We can insert new items to arbitrary positions associated with a given index. In the worst case, we have to shift all the items and that is why the running time complexity of such operation is O(N).

In an array, adding an item at an arbitrary position involves:

  • Shifting elements from that position onward one index to the right to make space for the new item.
  • Inserting the new item at the specified index.

7. Removing items

To remove an element at a specific index in an array:

  • Identify the index of the element to be removed.
  • Shift all elements after that index one position to the left to fill the gap.

We can remove the last item of the array quite fast in O(1) constant running time complexity. Removing an arbitrary item of the array may require to shift multiple items in O(N) linear running time complexity.

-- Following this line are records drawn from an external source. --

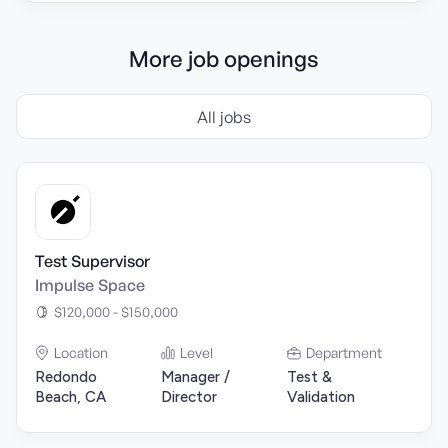
More job openings
All jobs
Test Supervisor
Impulse Space
$120,000 - $150,000
Location
Level
Department
Redondo
Manager /
Test &
Beach, CA
Director
Validation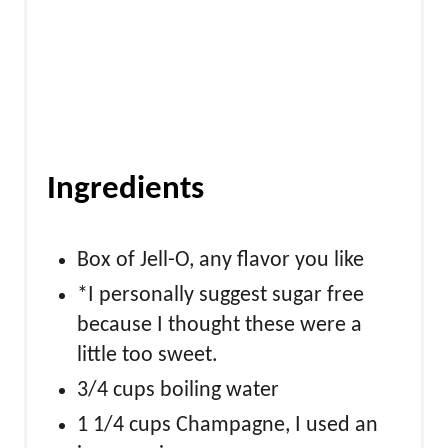
n
Ingredients
Box of Jell-O, any flavor you like
*I personally suggest sugar free
because I thought these were a
little too sweet.
3/4 cups boiling water
1 1/4 cups Champagne, I used an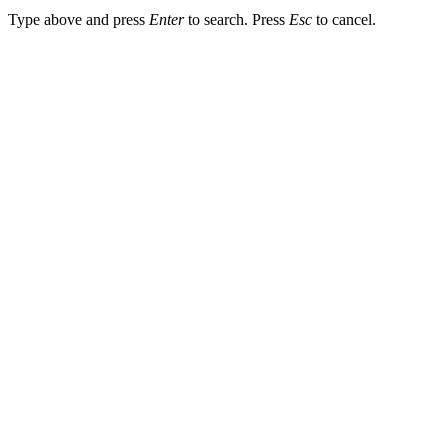
Type above and press
Enter
to search. Press
Esc
to cancel.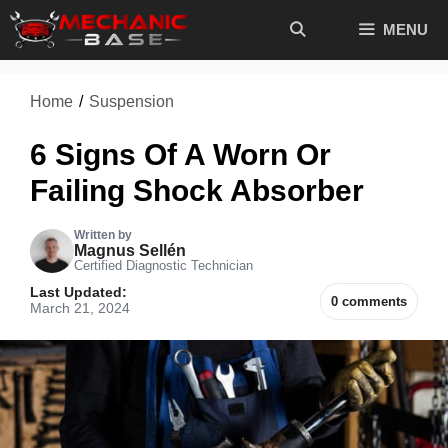
Skip
MENU
to
content
Home
/
Suspension
6 Signs Of A Worn Or
Failing Shock Absorber
Written by
Magnus Sellén
Certified Diagnostic Technician
Last Updated:
0 comments
March 21, 2024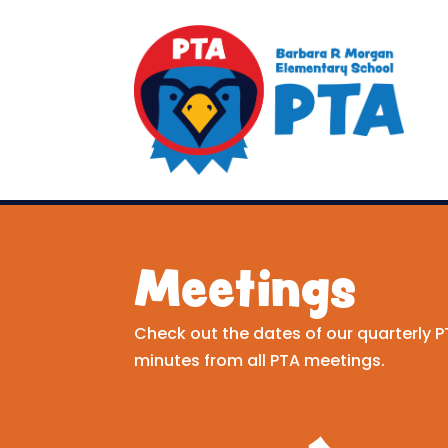
Meetings
Check out the dates of our quarterly
minutes from all PTA meetings.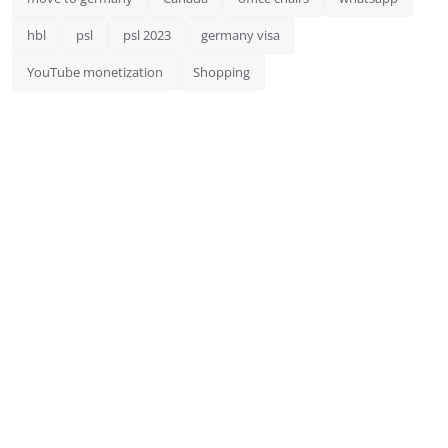
hbl
psl
psl 2023
germany visa
YouTube monetization
Shopping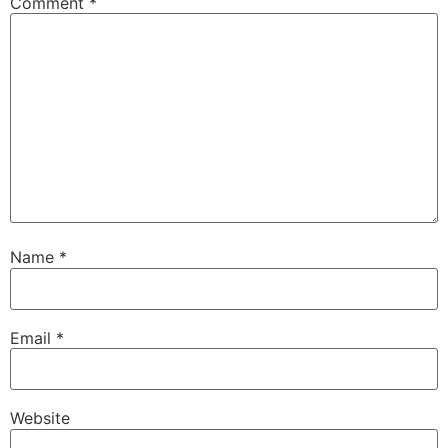
Comment
*
Name
*
Email
*
Website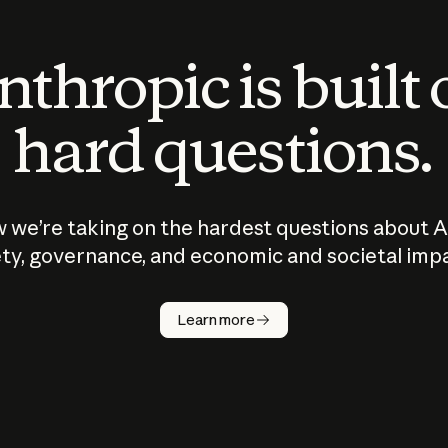
thropic is built
hard questions.
 we’re taking on the hardest questions about A
ty, governance, and economic and societal imp
Learn more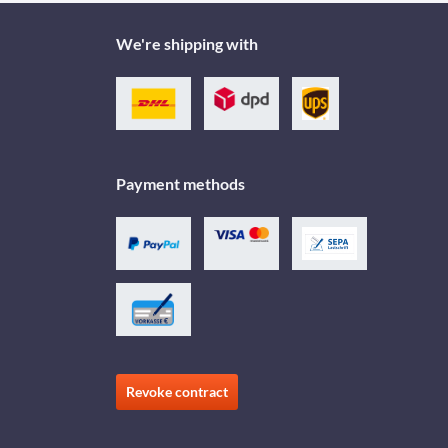
We're shipping with
Payment methods
Revoke contract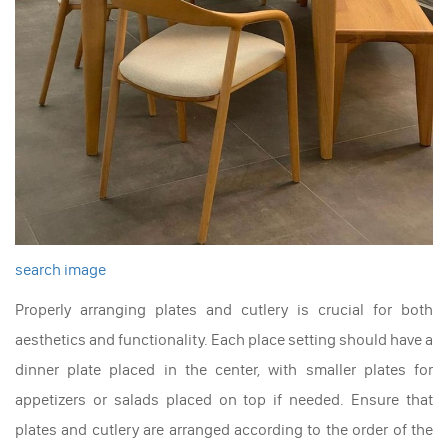
search image
Properly arranging plates and cutlery is crucial for both
aesthetics and functionality. Each place setting should have a
dinner plate placed in the center, with smaller plates for
appetizers or salads placed on top if needed. Ensure that
plates and cutlery are arranged according to the order of the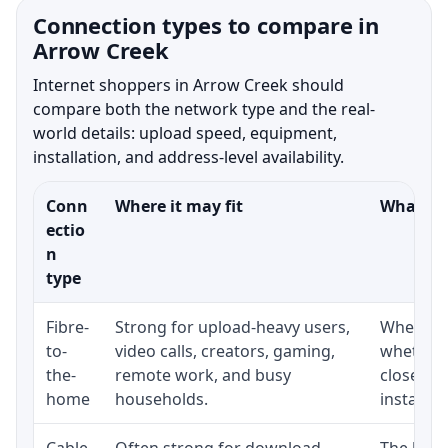
Connection types to compare in
Arrow Creek
Internet shoppers in Arrow Creek should
compare both the network type and the real-
world details: upload speed, equipment,
installation, and address-level availability.
Conn
Where it may fit
What to 
ectio
n
type
Fibre-
Strong for upload-heavy users,
Whether 
to-
video calls, creators, gaming,
whether 
the-
remote work, and busy
close to
home
households.
installat
Cable
Often strong for download
The loca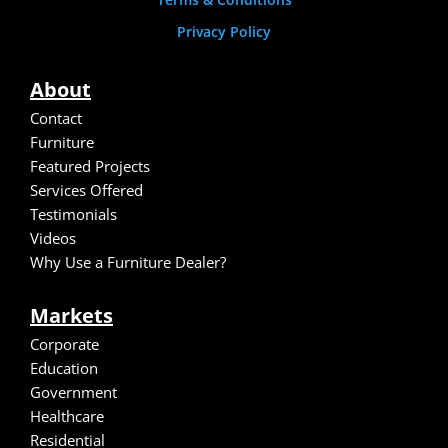
Privacy Policy
About
Contact
Furniture
Featured Projects
Services Offered
Testimonials
Video
s
Why Use a Furniture Dealer?
Markets
Corporate
Education
Government
Healthcare
Residential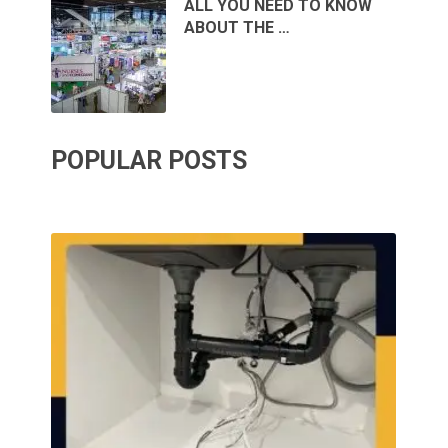
ALL YOU NEED TO KNOW
ABOUT THE …
POPULAR POSTS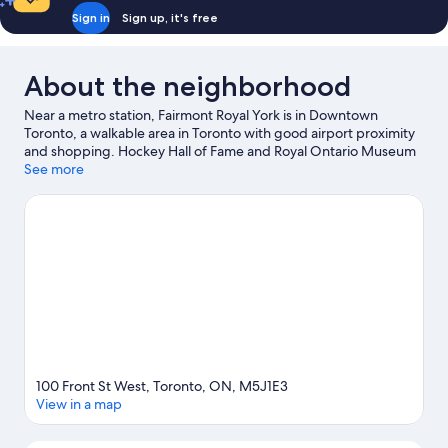
Sign in
Sign up, it's free
About the neighborhood
Near a metro station, Fairmont Royal York is in Downtown
Toronto, a walkable area in Toronto with good airport proximity
and shopping. Hockey Hall of Fame and Royal Ontario Museum
are cultural highlights, and some of the area's notable landmarks
See more
include CN Tower and Casa Loma. Looking to enjoy an event or a
game? See what's going on at Scotiabank Arena or Rogers
Centre. With kayaking, canoeing, and sailing nearby, you'll find
plenty of adventures in the water. Guests love the hotel's central
location.
Visit our Toronto travel guide
100 Front St West, Toronto, ON, M5J1E3
View in a map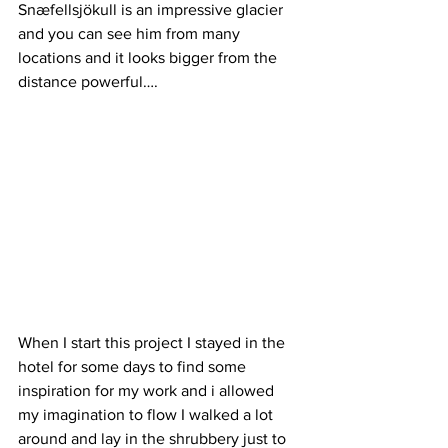
Snæfellsjökull is an impressive glacier 
and you can see him from many 
locations and it looks bigger from the 
distance powerful….
When I start this project I stayed in the 
hotel for some days to find some 
inspiration for my work and i allowed 
my imagination to flow I walked a lot 
around and lay in the shrubbery just to 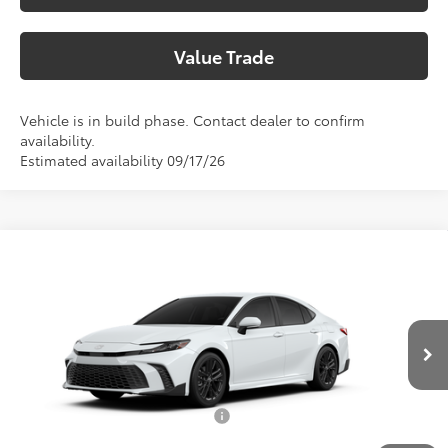
Value Trade
Vehicle is in build phase. Contact dealer to confirm
availability.
Estimated availability 09/17/26
Compare Vehicle
2026
Toyota Camry
SE
62
Total SRP
$36,308
Special Offer
Doc Fee:
+$225
VIN:
4T1DAACK5TU346538
Model:
2561
Climate Package:
+$999
In Production
68
Advertised Price
$37,532
Add. Available Toyota Offers:
$1,000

First we have to find the item in O(N) running time then remove the item in O(1) and finally have to shift the other items in O(N). The overall complexity of this operations is O(N) + O(1) + O(N) = O(N).

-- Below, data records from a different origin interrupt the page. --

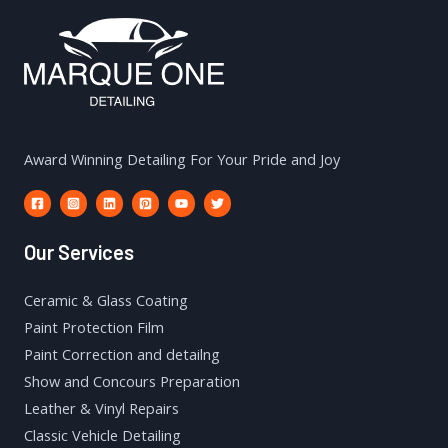
Award Winning Detailing For Your Pride and Joy
Our Services
Ceramic & Glass Coating
Paint Protection Film
Paint Correction and detailng
Show and Concours Preparation
Leather & Vinyl Repairs
Classic Vehicle Detailing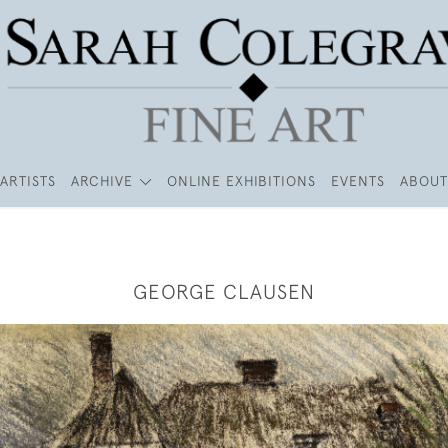
ARTISTS
ARCHIVE
ONLINE EXHIBITIONS
EVENTS
ABOUT
GEORGE CLAUSEN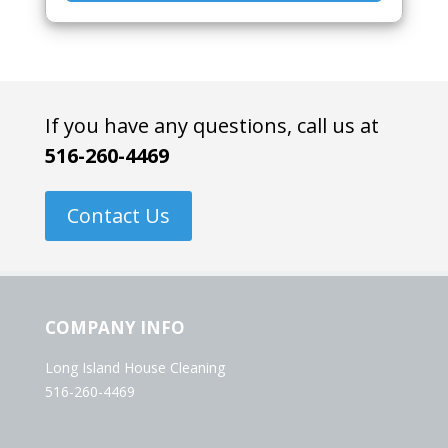
If you have any questions, call us at
516-260-4469
Contact Us
COMPANY INFO
Long Island House Cleaning
516-260-4469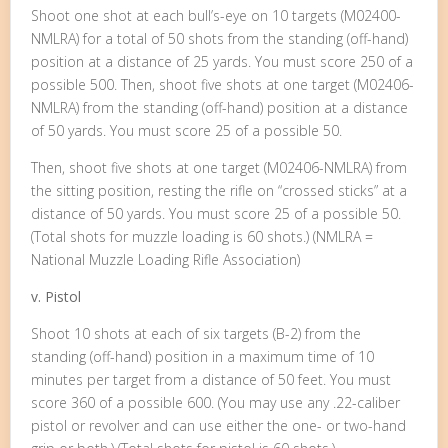
Shoot one shot at each bull’s-eye on 10 targets (M02400-
NMLRA) for a total of 50 shots from the standing (off-hand)
position at a distance of 25 yards. You must score 250 of a
possible 500. Then, shoot five shots at one target (M02406-
NMLRA) from the standing (off-hand) position at a distance
of 50 yards. You must score 25 of a possible 50.
Then, shoot five shots at one target (M02406-NMLRA) from
the sitting position, resting the rifle on “crossed sticks” at a
distance of 50 yards. You must score 25 of a possible 50.
(Total shots for muzzle loading is 60 shots.) (NMLRA =
National Muzzle Loading Rifle Association)
v. Pistol
Shoot 10 shots at each of six targets (B-2) from the
standing (off-hand) position in a maximum time of 10
minutes per target from a distance of 50 feet. You must
score 360 of a possible 600. (You may use any .22-caliber
pistol or revolver and can use either the one- or two-hand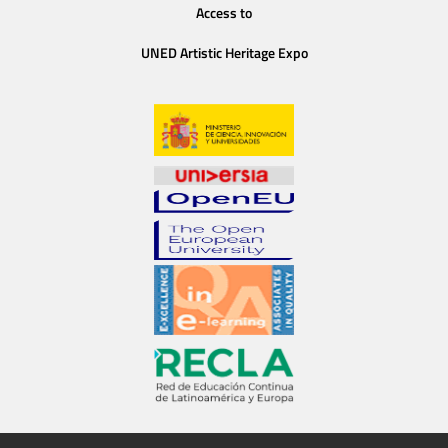
Access to
UNED Artistic Heritage Expo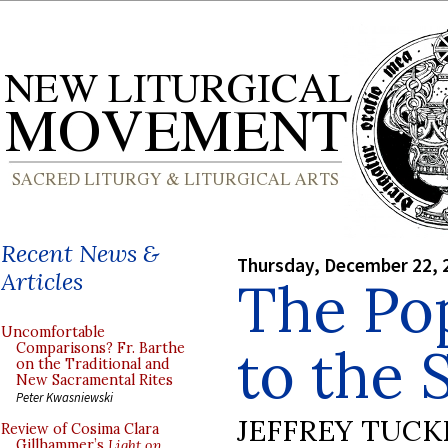
Recent News &
Thursday, December 22, 
Articles
The Po
Uncomfortable
to the 
Comparisons? Fr. Barthe
on the Traditional and
New Sacramental Rites
Peter Kwasniewski
JEFFREY TUCK
Review of Cosima Clara
Gillhammer’s
Light on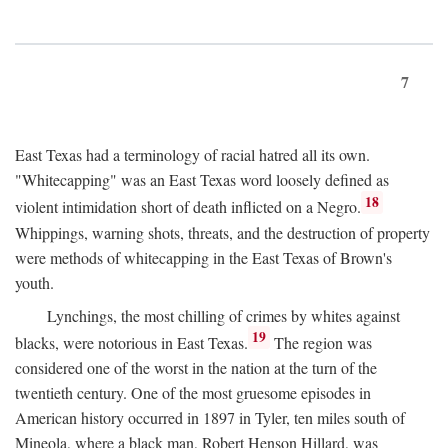
7
East Texas had a terminology of racial hatred all its own.
"Whitecapping" was an East Texas word loosely defined as
18
violent intimidation short of death inflicted on a Negro.
Whippings, warning shots, threats, and the destruction of property
were methods of whitecapping in the East Texas of Brown's
youth.
Lynchings, the most chilling of crimes by whites against
19
blacks, were notorious in East Texas.
The region was
considered one of the worst in the nation at the turn of the
twentieth century. One of the most gruesome episodes in
American history occurred in 1897 in Tyler, ten miles south of
Mineola, where a black man, Robert Henson Hillard, was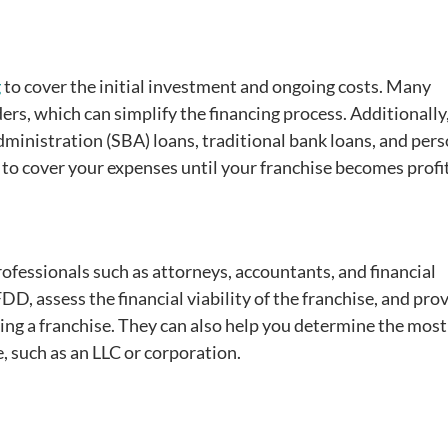
g
to cover the initial investment and ongoing costs. Many
ers, which can simplify the financing process. Additionally
dministration (SBA) loans, traditional bank loans, and per
to cover your expenses until your franchise becomes profi
ofessionals such as attorneys, accountants, and financial
D, assess the financial viability of the franchise, and pro
ying a franchise. They can also help you determine the most
, such as an LLC or corporation.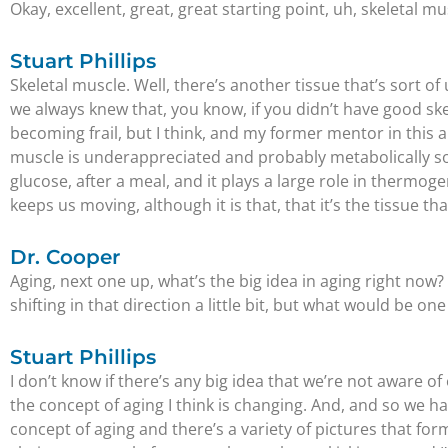
Okay, excellent, great, great starting point, uh, skeletal musc
Stuart Phillips
Skeletal muscle. Well, there’s another tissue that’s sort 
we always knew that, you know, if you didn’t have good sk
becoming frail, but I think, and my former mentor in this ar
muscle is underappreciated and probably metabolically so, 
glucose, after a meal, and it plays a large role in thermogen
keeps us moving, although it is that, that it’s the tissue t
Dr. Cooper
Aging, next one up, what’s the big idea in aging right now
shifting in that direction a little bit, but what would be o
Stuart Phillips
I don’t know if there’s any big idea that we’re not aware of
the concept of aging I think is changing. And, and so we 
concept of aging and there’s a variety of pictures that for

8. Running time complexity of operations

Search based on indexO(1)
Search for arbitrary itemO(N)
insert item to the end of arrayO(1)
insert item to arbitrary positionO(N)
removing last itemO(1)
removing arbitrary itemO(N)

    9. Conclusion

    In this tutorial, we explored the array data structure, a fundamental yet powerful tool for storing and managing collections of data. Arrays provide a fixed-size, contiguous memory allocation that allows for efficient access to elements through indexing. We covered various essential operations, including creating arrays, inserting and removing elements at arbitrary positions, and iterating through the array’s contents.